Bugün de diğer bir tatlı filmi paylaşacağız tatlı tatlı,yumuşak yumuşak
BEBEK GİBİ MAŞALLAH

![]() | Hülya Koçyiğit | Leyla Erdem Yılmaz |
![]() | İzzet Günay | Kemal Yılmaz |
![]() | Nihat Ziyalan | Nihat |
![]() | Hulusi Kentmen | Komiser |
![]() | Necdet Tosun | Arap Aşçı |
![]() | Sami Hazinses | Sami |
![]() | Cevat Kurtuluş | Hapishane Müdürü |
![]() | Münir Özkul | Hüsnü |
![]() | Nubar Terziyan | Feyzullah |
(Film 1963 yapımlı Bazıları Dayak Sever filminin yeniden çevrimidir.Filmde çalan şarkılara gelince
eskisi gibi değilem-semiramis pekkan
arabaya taş koydum-nermin candan
boştur dünya-zerrin zeren)
(İzzet Günay-Hülya Koçyiğit ikilisinin enerjileri muhteşem.Tatlı,kalender ve sıcacık bir çift olarak şahaneler doğrusu.)

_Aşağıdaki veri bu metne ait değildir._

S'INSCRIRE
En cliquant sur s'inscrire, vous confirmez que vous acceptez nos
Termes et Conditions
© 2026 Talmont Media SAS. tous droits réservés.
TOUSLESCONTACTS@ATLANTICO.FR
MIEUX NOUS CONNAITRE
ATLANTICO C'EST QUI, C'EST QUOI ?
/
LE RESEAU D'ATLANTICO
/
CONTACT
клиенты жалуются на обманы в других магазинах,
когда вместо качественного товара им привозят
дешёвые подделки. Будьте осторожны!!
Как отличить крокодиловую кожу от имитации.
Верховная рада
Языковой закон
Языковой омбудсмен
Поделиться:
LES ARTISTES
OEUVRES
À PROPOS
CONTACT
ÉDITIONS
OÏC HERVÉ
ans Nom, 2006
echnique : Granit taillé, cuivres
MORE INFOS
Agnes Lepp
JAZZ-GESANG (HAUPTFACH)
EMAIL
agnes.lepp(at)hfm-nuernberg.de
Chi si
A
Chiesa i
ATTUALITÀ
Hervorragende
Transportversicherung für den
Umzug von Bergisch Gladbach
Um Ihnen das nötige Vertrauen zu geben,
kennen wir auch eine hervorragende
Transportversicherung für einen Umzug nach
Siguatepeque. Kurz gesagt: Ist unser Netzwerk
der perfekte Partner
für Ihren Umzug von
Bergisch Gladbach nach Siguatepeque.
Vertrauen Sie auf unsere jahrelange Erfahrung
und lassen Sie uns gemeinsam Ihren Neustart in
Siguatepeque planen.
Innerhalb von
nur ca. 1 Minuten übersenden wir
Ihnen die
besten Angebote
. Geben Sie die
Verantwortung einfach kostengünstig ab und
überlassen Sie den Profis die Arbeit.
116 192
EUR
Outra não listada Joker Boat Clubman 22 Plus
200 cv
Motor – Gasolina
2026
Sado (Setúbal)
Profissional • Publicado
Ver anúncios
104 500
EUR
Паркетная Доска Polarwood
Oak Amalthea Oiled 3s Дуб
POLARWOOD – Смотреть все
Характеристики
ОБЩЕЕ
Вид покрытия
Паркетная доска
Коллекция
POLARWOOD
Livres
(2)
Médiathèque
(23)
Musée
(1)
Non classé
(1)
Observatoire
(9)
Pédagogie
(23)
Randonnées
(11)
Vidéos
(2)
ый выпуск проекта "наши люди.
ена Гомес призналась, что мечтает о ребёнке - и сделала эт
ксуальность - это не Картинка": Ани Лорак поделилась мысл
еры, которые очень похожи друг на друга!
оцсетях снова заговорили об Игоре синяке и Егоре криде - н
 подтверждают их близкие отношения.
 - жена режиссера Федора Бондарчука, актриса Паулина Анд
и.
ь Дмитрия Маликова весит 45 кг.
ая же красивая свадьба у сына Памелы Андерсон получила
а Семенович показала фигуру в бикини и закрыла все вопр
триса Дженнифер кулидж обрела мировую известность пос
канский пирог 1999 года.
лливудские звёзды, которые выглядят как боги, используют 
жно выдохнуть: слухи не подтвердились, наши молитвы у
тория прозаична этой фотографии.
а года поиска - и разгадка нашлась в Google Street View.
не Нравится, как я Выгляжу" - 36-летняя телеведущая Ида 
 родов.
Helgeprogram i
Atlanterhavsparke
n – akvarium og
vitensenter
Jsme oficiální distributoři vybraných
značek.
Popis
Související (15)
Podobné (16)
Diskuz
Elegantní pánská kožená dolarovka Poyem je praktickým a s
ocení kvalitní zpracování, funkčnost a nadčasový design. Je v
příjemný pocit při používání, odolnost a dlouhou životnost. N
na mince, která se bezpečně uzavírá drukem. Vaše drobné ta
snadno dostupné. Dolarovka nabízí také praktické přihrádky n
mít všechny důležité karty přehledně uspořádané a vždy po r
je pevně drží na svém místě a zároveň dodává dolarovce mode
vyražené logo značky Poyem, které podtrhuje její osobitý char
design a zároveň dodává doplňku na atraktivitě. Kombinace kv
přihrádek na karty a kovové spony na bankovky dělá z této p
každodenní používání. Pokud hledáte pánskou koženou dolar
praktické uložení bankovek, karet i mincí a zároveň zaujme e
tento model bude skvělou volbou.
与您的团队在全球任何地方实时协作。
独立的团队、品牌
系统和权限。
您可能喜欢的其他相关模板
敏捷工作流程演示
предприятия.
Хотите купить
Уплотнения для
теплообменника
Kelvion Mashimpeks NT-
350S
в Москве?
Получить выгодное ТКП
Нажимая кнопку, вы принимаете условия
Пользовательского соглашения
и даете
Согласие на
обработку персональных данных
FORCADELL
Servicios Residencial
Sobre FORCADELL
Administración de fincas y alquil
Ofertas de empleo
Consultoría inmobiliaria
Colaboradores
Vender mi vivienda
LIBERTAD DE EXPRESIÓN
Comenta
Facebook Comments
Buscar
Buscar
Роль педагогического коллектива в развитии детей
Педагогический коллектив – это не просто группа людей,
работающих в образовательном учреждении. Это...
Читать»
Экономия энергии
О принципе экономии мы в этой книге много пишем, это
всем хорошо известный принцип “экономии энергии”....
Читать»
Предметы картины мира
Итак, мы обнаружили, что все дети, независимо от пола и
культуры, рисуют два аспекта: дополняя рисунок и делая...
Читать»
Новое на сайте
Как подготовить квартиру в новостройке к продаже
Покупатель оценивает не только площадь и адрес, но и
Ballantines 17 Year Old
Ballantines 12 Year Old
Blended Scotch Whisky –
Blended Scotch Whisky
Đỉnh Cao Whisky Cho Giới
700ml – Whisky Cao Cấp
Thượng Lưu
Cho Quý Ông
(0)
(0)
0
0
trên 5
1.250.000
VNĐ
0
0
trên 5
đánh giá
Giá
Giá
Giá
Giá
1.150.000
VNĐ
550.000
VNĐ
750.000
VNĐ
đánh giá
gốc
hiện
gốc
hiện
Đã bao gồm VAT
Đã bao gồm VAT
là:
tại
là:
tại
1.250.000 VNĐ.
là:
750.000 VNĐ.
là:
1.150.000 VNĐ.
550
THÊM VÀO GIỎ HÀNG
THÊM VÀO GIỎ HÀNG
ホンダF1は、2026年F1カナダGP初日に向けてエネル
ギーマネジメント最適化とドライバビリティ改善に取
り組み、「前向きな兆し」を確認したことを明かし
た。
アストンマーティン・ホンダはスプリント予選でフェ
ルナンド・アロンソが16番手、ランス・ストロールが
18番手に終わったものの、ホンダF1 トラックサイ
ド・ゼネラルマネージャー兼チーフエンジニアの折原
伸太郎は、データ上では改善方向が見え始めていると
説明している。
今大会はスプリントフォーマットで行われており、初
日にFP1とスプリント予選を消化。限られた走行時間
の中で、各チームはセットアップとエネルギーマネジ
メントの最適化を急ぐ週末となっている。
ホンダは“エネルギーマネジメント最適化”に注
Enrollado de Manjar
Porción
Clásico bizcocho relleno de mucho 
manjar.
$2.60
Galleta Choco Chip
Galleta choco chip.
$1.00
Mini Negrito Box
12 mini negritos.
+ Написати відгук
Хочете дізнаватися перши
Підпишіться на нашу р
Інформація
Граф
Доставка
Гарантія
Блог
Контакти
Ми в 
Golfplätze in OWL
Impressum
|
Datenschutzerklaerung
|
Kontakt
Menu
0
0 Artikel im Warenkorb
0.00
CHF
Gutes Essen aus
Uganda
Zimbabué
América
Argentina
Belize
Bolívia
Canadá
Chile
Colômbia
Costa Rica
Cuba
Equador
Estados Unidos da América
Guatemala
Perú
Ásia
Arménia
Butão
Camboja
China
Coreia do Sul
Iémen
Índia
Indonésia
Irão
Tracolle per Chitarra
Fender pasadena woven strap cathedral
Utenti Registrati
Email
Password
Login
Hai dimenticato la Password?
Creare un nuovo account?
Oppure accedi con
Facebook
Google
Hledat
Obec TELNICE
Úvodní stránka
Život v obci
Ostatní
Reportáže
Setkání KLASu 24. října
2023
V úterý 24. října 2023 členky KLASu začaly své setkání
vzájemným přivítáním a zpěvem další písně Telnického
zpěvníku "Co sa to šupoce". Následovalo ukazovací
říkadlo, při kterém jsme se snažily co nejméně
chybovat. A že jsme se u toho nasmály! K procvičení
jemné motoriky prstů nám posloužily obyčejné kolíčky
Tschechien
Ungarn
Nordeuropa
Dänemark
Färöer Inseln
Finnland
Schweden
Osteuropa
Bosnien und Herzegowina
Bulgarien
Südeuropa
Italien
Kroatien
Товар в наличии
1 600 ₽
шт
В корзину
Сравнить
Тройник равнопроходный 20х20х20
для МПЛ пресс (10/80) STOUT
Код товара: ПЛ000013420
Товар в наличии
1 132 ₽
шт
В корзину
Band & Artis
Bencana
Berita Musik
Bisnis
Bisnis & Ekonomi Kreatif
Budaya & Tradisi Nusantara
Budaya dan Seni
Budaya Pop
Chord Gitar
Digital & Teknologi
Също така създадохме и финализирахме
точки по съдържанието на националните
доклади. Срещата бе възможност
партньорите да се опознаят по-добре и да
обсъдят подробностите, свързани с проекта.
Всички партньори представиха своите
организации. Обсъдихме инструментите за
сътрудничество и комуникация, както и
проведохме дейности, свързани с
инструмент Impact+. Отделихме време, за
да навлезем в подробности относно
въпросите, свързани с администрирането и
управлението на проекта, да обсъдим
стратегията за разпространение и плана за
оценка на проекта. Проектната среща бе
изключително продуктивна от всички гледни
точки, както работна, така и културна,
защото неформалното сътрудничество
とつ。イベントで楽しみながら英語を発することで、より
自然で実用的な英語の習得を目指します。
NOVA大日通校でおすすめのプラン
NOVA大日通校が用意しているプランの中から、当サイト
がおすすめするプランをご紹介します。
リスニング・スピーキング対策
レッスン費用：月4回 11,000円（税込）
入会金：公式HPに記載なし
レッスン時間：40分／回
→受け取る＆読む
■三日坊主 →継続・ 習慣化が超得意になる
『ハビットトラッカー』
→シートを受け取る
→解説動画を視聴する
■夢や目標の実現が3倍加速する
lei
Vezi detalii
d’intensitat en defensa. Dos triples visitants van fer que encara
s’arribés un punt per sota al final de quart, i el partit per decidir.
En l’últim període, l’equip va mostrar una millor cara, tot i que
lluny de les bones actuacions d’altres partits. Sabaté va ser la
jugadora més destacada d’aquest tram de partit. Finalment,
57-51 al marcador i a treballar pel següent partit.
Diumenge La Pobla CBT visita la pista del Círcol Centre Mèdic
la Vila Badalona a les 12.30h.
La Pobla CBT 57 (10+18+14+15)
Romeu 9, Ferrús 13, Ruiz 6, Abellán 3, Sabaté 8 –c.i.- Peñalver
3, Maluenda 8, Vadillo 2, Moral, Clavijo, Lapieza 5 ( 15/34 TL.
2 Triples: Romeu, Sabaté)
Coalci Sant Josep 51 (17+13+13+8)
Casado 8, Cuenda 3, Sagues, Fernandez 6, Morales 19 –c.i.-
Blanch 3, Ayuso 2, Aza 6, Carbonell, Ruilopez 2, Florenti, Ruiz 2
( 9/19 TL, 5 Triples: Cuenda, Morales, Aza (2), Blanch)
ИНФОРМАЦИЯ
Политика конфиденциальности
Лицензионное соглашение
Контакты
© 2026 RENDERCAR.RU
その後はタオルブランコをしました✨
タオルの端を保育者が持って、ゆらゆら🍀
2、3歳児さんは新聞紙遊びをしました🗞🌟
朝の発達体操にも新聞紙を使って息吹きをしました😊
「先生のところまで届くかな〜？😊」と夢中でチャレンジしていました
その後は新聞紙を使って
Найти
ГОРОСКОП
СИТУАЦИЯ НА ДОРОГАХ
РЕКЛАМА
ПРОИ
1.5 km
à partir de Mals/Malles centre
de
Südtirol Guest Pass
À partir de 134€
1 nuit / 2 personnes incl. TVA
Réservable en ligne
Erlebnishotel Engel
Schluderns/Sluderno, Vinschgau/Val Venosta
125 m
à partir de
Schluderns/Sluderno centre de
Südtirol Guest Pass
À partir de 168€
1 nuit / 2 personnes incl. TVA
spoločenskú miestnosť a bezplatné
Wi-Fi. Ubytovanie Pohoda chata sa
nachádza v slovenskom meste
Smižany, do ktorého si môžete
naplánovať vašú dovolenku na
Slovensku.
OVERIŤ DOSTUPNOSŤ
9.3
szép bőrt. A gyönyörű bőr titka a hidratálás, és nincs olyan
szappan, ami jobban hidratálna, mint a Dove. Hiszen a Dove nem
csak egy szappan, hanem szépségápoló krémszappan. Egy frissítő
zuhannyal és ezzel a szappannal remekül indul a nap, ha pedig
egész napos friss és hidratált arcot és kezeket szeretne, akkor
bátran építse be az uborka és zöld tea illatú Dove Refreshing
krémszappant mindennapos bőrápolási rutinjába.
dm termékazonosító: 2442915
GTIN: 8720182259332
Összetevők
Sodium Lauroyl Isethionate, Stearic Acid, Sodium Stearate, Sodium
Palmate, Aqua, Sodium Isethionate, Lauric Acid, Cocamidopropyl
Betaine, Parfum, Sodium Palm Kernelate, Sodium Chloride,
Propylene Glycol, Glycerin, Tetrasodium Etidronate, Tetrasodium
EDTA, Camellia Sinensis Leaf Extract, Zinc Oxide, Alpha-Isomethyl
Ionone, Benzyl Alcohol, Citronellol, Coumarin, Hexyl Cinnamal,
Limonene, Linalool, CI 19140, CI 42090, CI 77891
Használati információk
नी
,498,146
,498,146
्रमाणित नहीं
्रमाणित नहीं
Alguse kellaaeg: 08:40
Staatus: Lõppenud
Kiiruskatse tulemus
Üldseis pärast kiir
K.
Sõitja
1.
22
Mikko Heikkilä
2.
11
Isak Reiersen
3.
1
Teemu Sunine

Leyla tonton ve çılgın amcası Feyzullah beyle beraber şahane mi şahane,zevkli mi zevkli,bahçesi ayrı,içi,mobilyası ayrı güzel bir köşkte(ki bu evi başta Hüdaverdi ve Bizimkiler olmak üzere pek çok türk filminden hatırlıyoruz.Ama nerdedir,şimdi ne haldedir şu an için bir bilgim yok maalesef)yaşamaktadırlar yanlarındaki kalfaları,amca beyin kendi büyük ama zekadan yana küçük akrabasıyla beraber.Bir Türk filminde güzel bir kız olur da sevgilisiz olur mu hiç.Leyla'nın sevgilisi ve filmimizin kötü ama bir o kadar da sempatik adamı Nihat...Leyla ile gezip,eğlenip,güzel şarkılar eşliğinde hayatın tadını çıkarıyorlar.Sever görünse de asıl amacı amca beyin tek varisi olan Leyla'nın konacağı servettir. Eee az buz değil tam 50 milyon.Derken amca bey yolcu oluyor ve gider ayak,hiç sevmediği,kıl olduğu damat adayına gerken kazığı da atıyor.Vasiyete göre Leyla mirası almak için Nihat'tan başka biriyle evlenmek zorundadır.Servet için yapamayacağı şey olmayan Nihat işletir saksıyı ve hemen bir plan kurar.Sevgilisini evlendirmek için ,bir cezaevine gidip idamlık mahkumların bir listesinin isterler.O cezaevindeki tek idamlık da kader bu ya Kemal namı diğer şişli canavarı.Adı canavara çıkmışsa da aslında suçsuzdur ve iftiraya kurban gitmiştir.Onu hapise düşürense yalancı şahit Sami Hazinçocuktur.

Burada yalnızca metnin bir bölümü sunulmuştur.